Crispr is the name for special, short bits of DNA in bacteria. This DNA comes from past virus infections. Because of that, bacteria don’t use this DNA directly. After all, they have no interest in making more viruses.
But these Crispr DNA sequences serve as an example of what other virus DNA may look like. So bacteria use Crispr as a primer when they make an enzyme called Cas9.
This enzyme looks for any DNA that looks like the Crispr sequence it was primed with. When it finds something similar, it attaches to the new DNA and cuts it apart, rendering it inert.
In effect, Doudna and Charpentier discovered that bacteria have an immune system. With Crispr, they “remember” past virus infections, and with Cas9 they use that “memory” to attack new viruses.
But the two scientists did more than just that.
They also developed a way to manipulate the Crispr sequence so that the Cas9 enzyme could be made to cut open any piece of DNA they wanted.
Once that’s done, it’s a simple thing to add a different piece of DNA in its place.
All of a sudden, Doudna and Charpentier created an easy and quick way to cut-and-paste DNA in cells at will.
Behind the Biotech
As you can imagine, the potential here is huge. With Crispr Cas 9 we could potentially replace disease-causing genes on the fly, curing or preventing many unhealthy conditions.
No wonder Global Market Insights expects the worldwide market for gene editing to grow from $3.8 billion last year to $10 billion by 2026. That’s an average growth rate of 14.9% per year.
Even that may be conservative because gene editing is just one part of a much larger field called “precision medicine.” Estimates on the size of this market vary from $84.6 billion by 2024 to $216 billion by 2028.
Thermo Fisher Scientific Inc. (TMO) is a great way to play this, even though it’s not a biotech firm per se.
Based just outside Boston, MA, the firm makes scientific instruments, reagents, and software for pharmaceutical and biotech companies.
In short, it’s a backend supply firm for the life science sector. That means it supplies all the hardware and consumables the industry needs to discover, develop, and use new treatments, as well as the technical expertise on how to use all that equipment.
This includes a suite of Crisps tools. For example, Thermo Fisher’s Invitrogen TrueDesign Genome Editor software allows researchers to simply select what gene they want changed, type in the new gene they want it to be replaced by, and get the full sequence to feed to the Cas9 enzyme.
Thermo Fisher also offers two kinds of Cas9 enzymes ready for priming, one for research purposes and an even more accurate one for use in pre-clinical research.
The company even offers a library of engineered viruses and other mechanisms to deliver the Crispr-Cas9 system to cells that are otherwise hard to reach, and a training course on how to use all these things.
Of course, Thermo Fisher does much more just Crispr-Cas9, so it’s not a pure play. But that’s a good thing, as the company doesn’t depend on any one drug or technique getting approved.

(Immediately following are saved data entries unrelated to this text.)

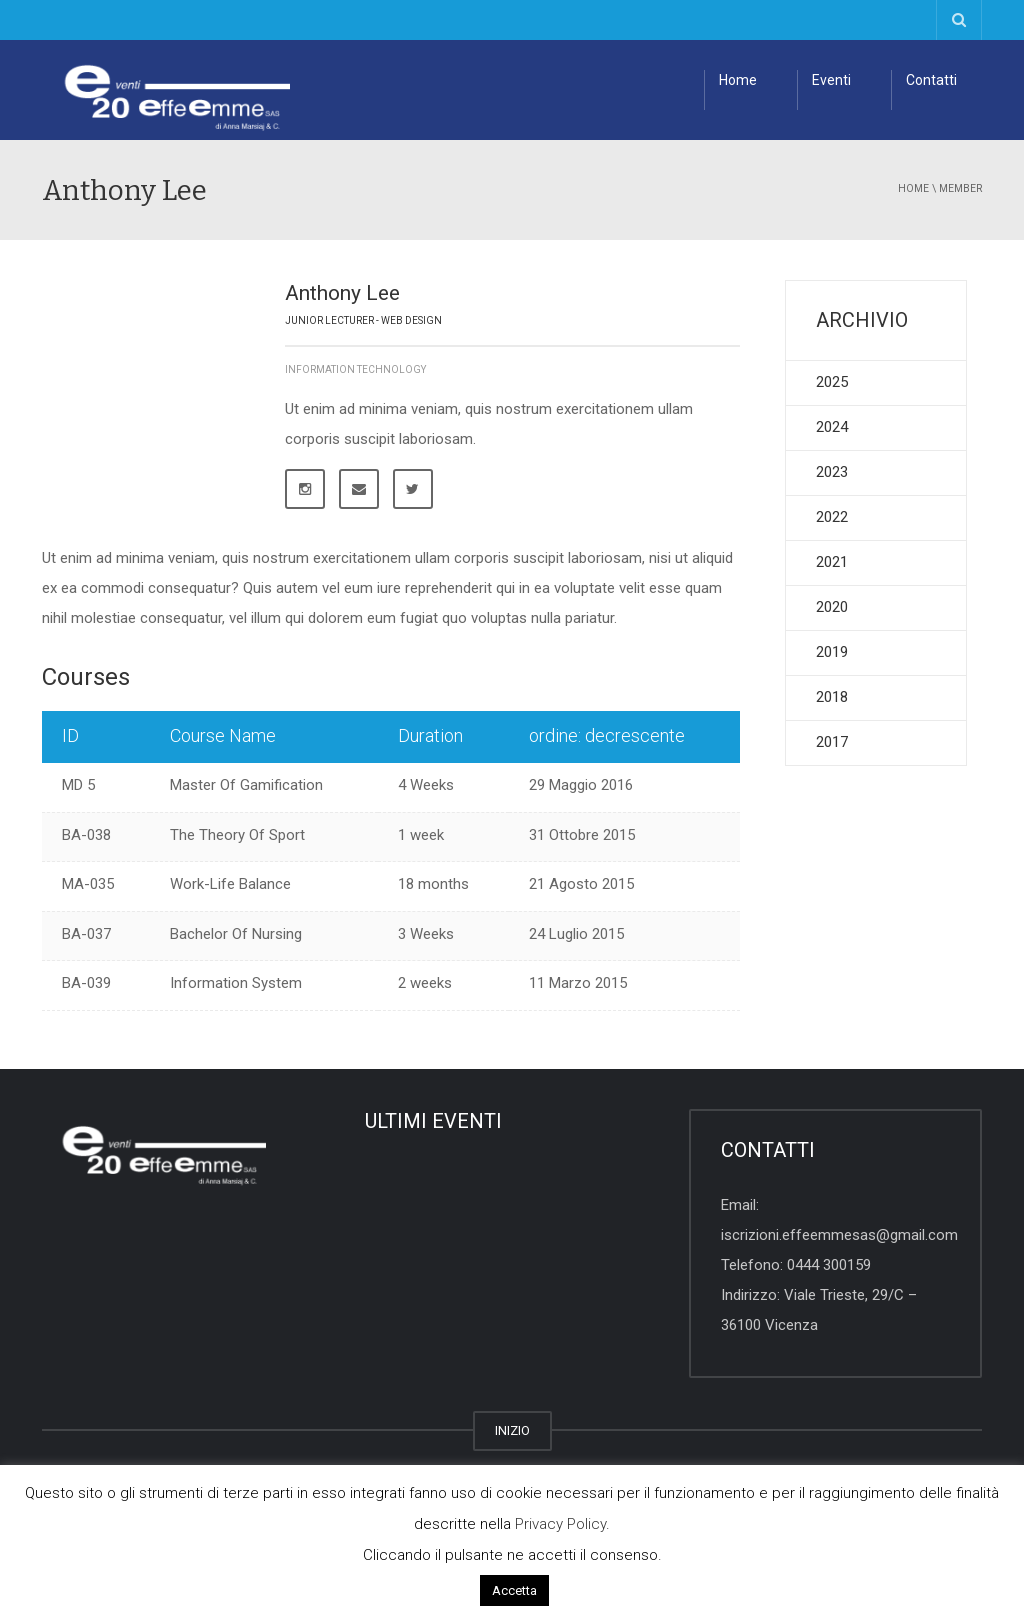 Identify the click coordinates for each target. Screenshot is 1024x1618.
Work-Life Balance (230, 884)
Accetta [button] (514, 1590)
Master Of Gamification (246, 785)
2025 (832, 382)
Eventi (831, 80)
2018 (832, 697)
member (960, 188)
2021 (832, 562)
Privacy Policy (560, 1524)
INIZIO (512, 1430)
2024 (832, 427)
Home (738, 80)
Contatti (931, 80)
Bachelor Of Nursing (236, 934)
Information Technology (355, 369)
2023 (832, 472)
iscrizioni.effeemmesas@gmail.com (839, 1235)
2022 (832, 517)
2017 (832, 742)
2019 (832, 652)
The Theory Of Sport (237, 835)
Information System (236, 983)
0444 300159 (829, 1265)
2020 (832, 607) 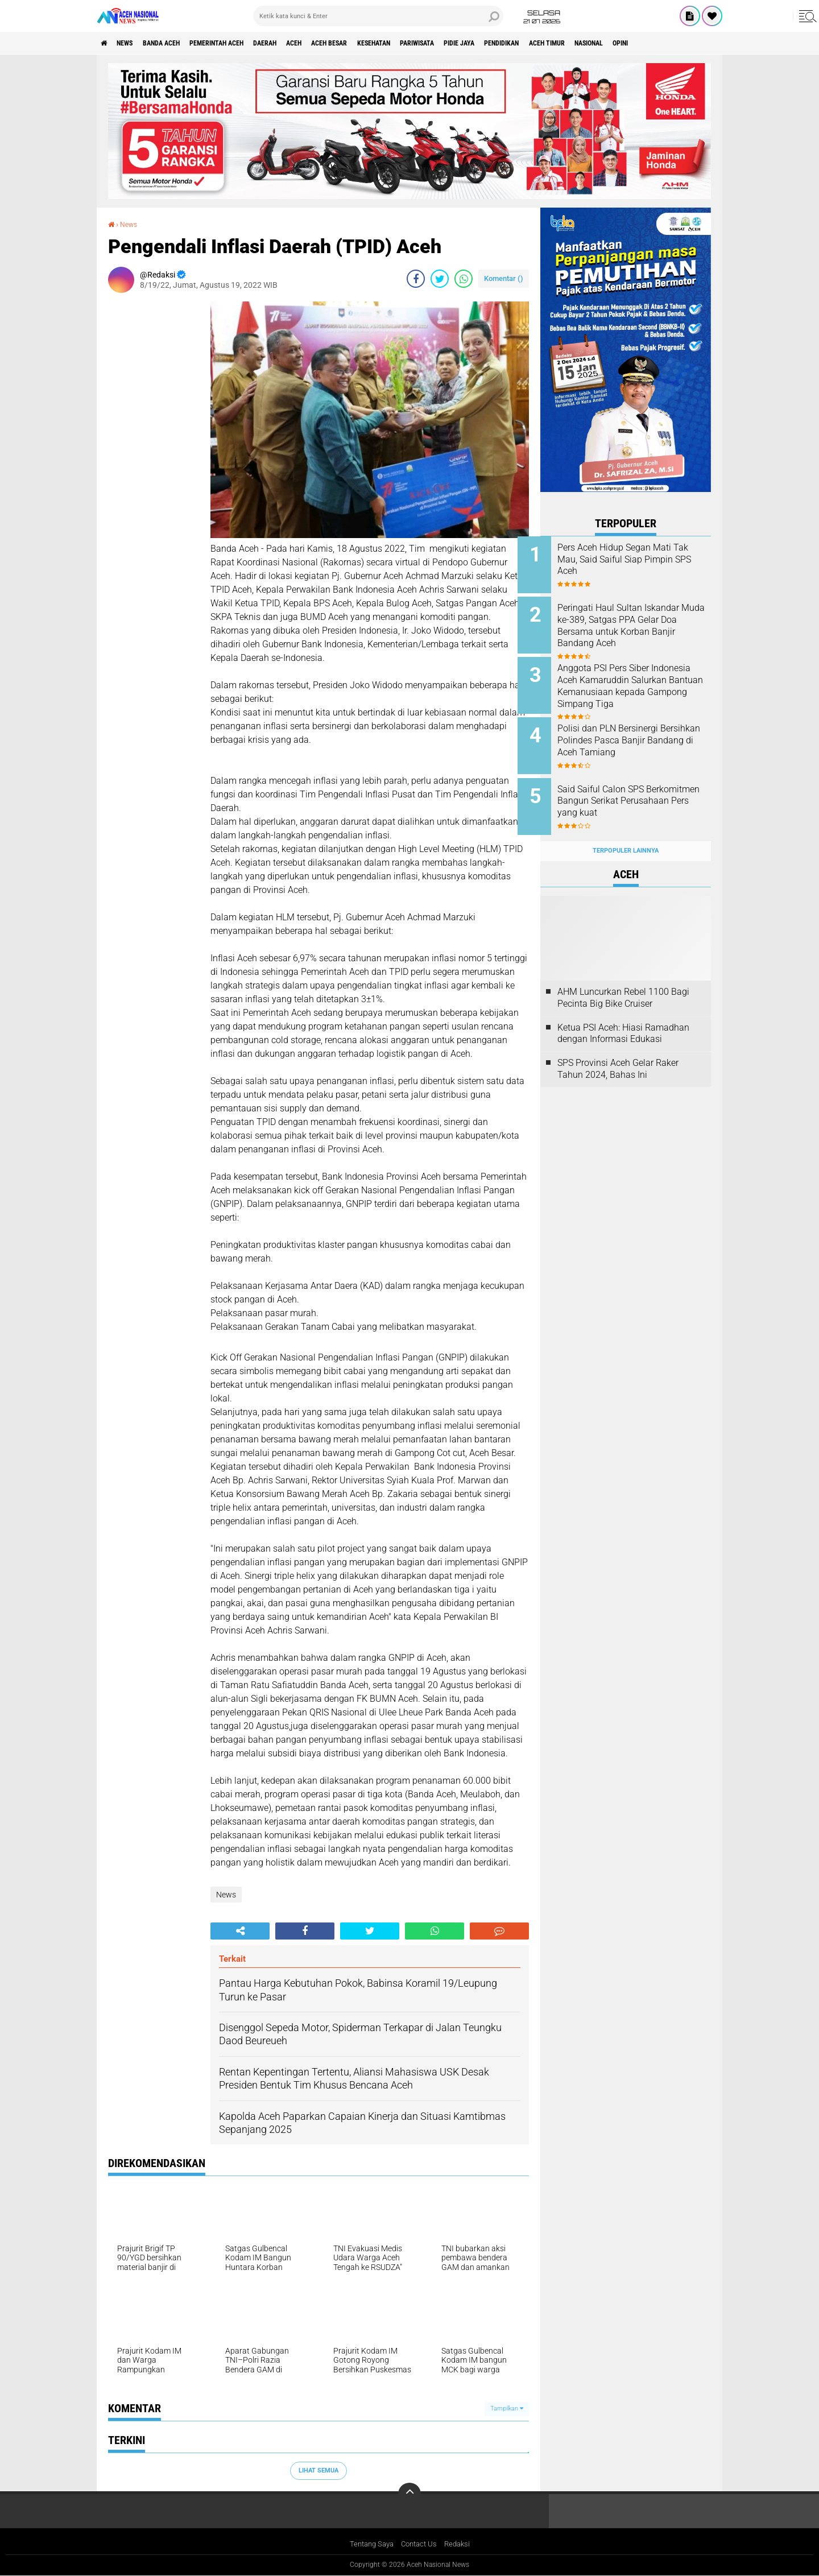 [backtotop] (409, 2493)
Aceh (339, 43)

Instead, with Thermo Fisher, you get many shots on goal and several chances to score big.
In fact, the company’s total addressable market is much larger anyway. Expert Market Research forecasts that the global scientific instruments market will reach $45.6 billion in just five years.
To take just one example, Thermo Fisher is a key provider of lab equipment and reagents to the global COVID testing effort, as well as to the many COVID vaccines under development right now, giving the firm $1.5 billion in extra revenue in the first half of the year.
In other words, with Thermo Fisher you get exposure to a Nobel Prize-winning breakthrough, but with a nice life science safety play.
Let’s be clear. Safe doesn’t have to mean boring.
Since the market rebounded on March 23, Thermo Fisher has beat the S&P 500 by 45.6%.
And I still see plenty of upside ahead.
Right now, the company is on pace to double per-share earnings again in less than five years.
That makes this company a great way to play a cutting-edge field with appreciation and safety of principle that you can count on for the long haul.